Zum Teil kommt hier ein manchmal etwas zur Übertreibung und Übersteigerung der Formen neigender, typisch aphrodisiasischer Bildhauerstil zum Tragen, doch dürfte die Kopie dieser Künstler dem griechischen Original in vielem näherstehen als die stark reduzierte Skulptur aus dem Louvre.

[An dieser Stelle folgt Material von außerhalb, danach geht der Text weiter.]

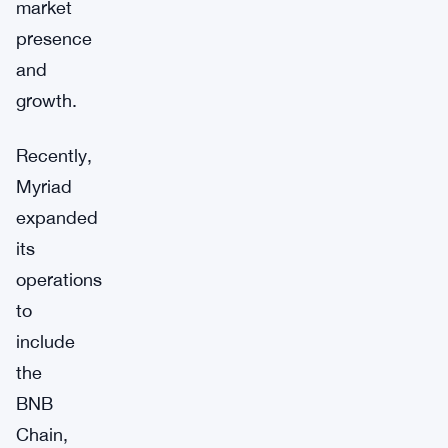
market
presence
and
growth.
Recently,
Myriad
expanded
its
operations
to
include
the
BNB
Chain,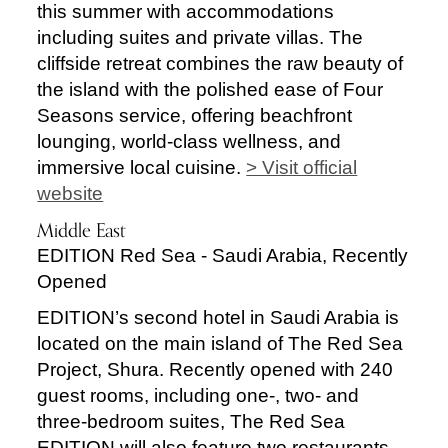
this summer with accommodations
including suites and private villas. The
cliffside retreat combines the raw beauty of
the island with the polished ease of Four
Seasons service, offering beachfront
lounging, world-class wellness, and
immersive local cuisine.
> Visit official
website
Middle East
EDITION Red Sea - Saudi Arabia, Recently
Opened
EDITION’s second hotel in Saudi Arabia is
located on the main island of The Red Sea
Project, Shura. Recently opened with 240
guest rooms, including one-, two- and
three-bedroom suites, The Red Sea
EDITION will also feature two restaurants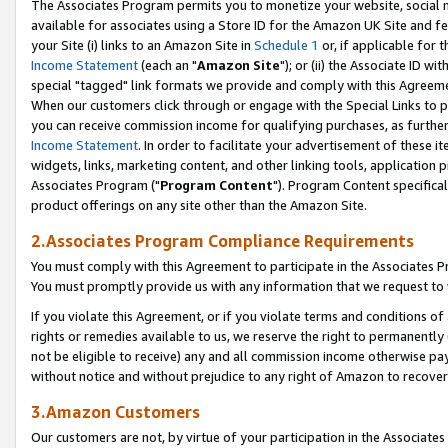
The Associates Program permits you to monetize your website, social me
available for associates using a Store ID for the Amazon UK Site and f
your Site (i) links to an Amazon Site in
Schedule 1
or, if applicable for t
Income Statement
(each an "
Amazon Site
"); or (ii) the Associate ID w
special "tagged" link formats we provide and comply with this Agreeme
When our customers click through or engage with the Special Links to p
you can receive commission income for qualifying purchases, as further d
Income Statement
. In order to facilitate your advertisement of these i
widgets, links, marketing content, and other linking tools, application 
Associates Program ("
Program Content
"). Program Content specifical
product offerings on any site other than the Amazon Site.
2.Associates Program Compliance Requirements
You must comply with this Agreement to participate in the Associates
You must promptly provide us with any information that we request to 
If you violate this Agreement, or if you violate terms and conditions 
rights or remedies available to us, we reserve the right to permanently
not be eligible to receive) any and all commission income otherwise pay
without notice and without prejudice to any right of Amazon to recove
3.Amazon Customers
Our customers are not, by virtue of your participation in the Associates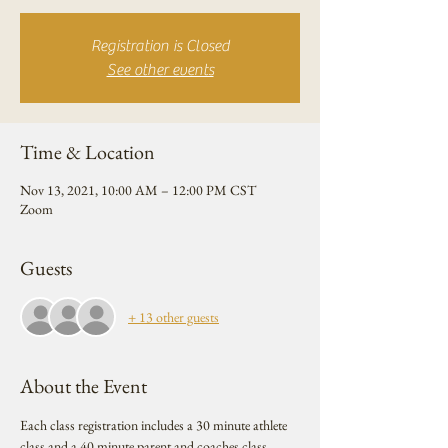
Registration is Closed
See other events
Time & Location
Nov 13, 2021, 10:00 AM – 12:00 PM CST
Zoom
Guests
+ 13 other guests
About the Event
Each class registration includes a 30 minute athlete 
class and a 40 minute parent and coaches class. 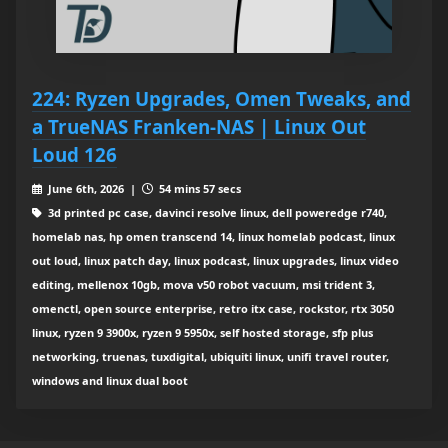
224: Ryzen Upgrades, Omen Tweaks, and
a TrueNAS Franken‑NAS | Linux Out
Loud 126
June 6th, 2026 |
54 mins 57 secs
3d printed pc case, davinci resolve linux, dell poweredge r740,
homelab nas, hp omen transcend 14, linux homelab podcast, linux
out loud, linux patch day, linux podcast, linux upgrades, linux video
editing, mellenox 10gb, mova v50 robot vacuum, msi trident 3,
omenctl, open source enterprise, retro itx case, rockstor, rtx 3050
linux, ryzen 9 3900x, ryzen 9 5950x, self hosted storage, sfp plus
networking, truenas, tuxdigital, ubiquiti linux, unifi travel router,
windows and linux dual boot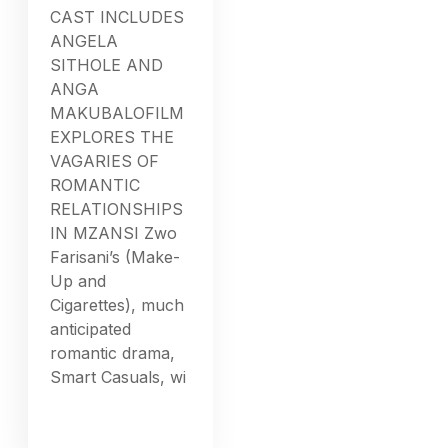
CAST INCLUDES
ANGELA
SITHOLE AND
ANGA
MAKUBALOFILM
EXPLORES THE
VAGARIES OF
ROMANTIC
RELATIONSHIPS
IN MZANSI Zwo
Farisani’s (Make-
Up and
Cigarettes), much
anticipated
romantic drama,
Smart Casuals, wi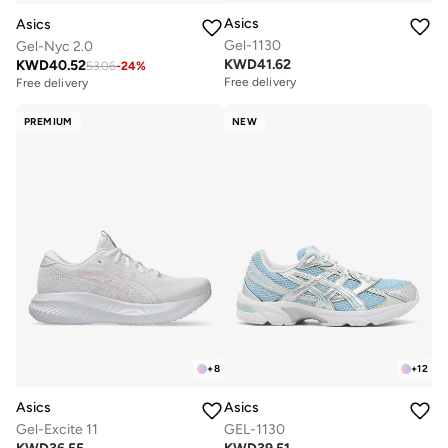
Asics
Asics
Gel-1130
Gel-Nyc 2.0
KWD
41.62
KWD
40.52
53.06
-
24
%
Free delivery
Free delivery
PREMIUM
NEW
+
8
+
12
Asics
Asics
Gel-Excite 11
GEL-1130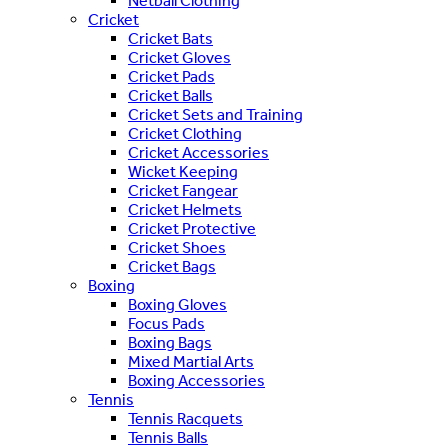
Netball Clothing
Cricket
Cricket Bats
Cricket Gloves
Cricket Pads
Cricket Balls
Cricket Sets and Training
Cricket Clothing
Cricket Accessories
Wicket Keeping
Cricket Fangear
Cricket Helmets
Cricket Protective
Cricket Shoes
Cricket Bags
Boxing
Boxing Gloves
Focus Pads
Boxing Bags
Mixed Martial Arts
Boxing Accessories
Tennis
Tennis Racquets
Tennis Balls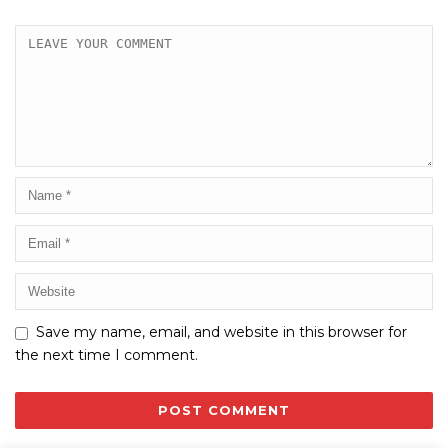
Save my name, email, and website in this browser for
the next time I comment.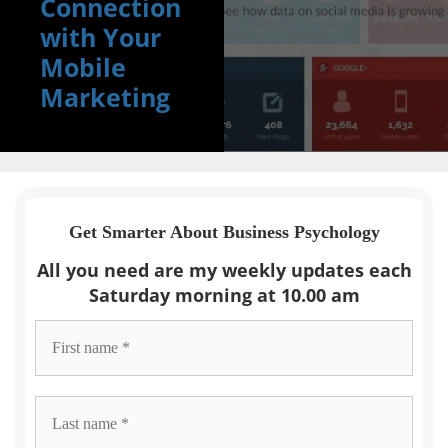
Connection
with Your
Mobile
Marketing
Get Smarter About Business Psychology
All you need are my weekly updates each
Saturday morning at 10.00 am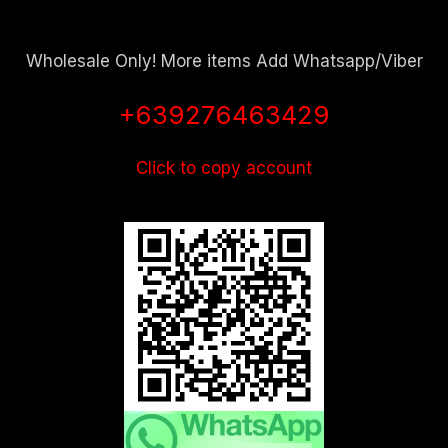
Wholesale Only! More items Add Whatsapp/Viber
+639276463429
Click to copy account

Der alte Kentaur steht nicht für sich allein, sondern besitzt ein jugendliches Pendant, einen jungen, satyresken Kentauren, der im Gegensatz zum leidenden Alten freudig erregt dahertrabt und fröhlich mit den Fingern schnipst. Eine Kopie dieses in der Münchner Gipssammlung bisher nicht vertretenen Typus wurde zusammen mit dem alten Kentauren von Furietti in der Villa Hadriana entdeckt, andere Repliken stammen aus den verschiedensten Teilen des römischen Reiches. Auch auf dem Rücken des jugendlichen Kentauren saß ein Erot, über seinen linken Arm fiel ein Schweinsfell – in der Antike ein Symbol für das weibliche Geschlecht – herab. Ganz offensichtlich genoß der Junge die Freuden, die Eros ihm schenkte. Das gegensätzliche Paar, der gefesselte, gequälte Alte und der glückerfüllte Junge thematisieren in der Art eines hellenistischen Epigramms die verschiedenartigen Effekte, die das Auftreten des Eros in verschiedenen Altersstufen haben kann. Dem Jungen, sexuell Erfolgreichen, bereitet die Anwesenheit des Eros die höchste Freude, dem Alten, dem die Erfüllung seiner Wünsche verwehrt bleibt, ist das Erscheinen dieses Gottes nur Leid und Qual.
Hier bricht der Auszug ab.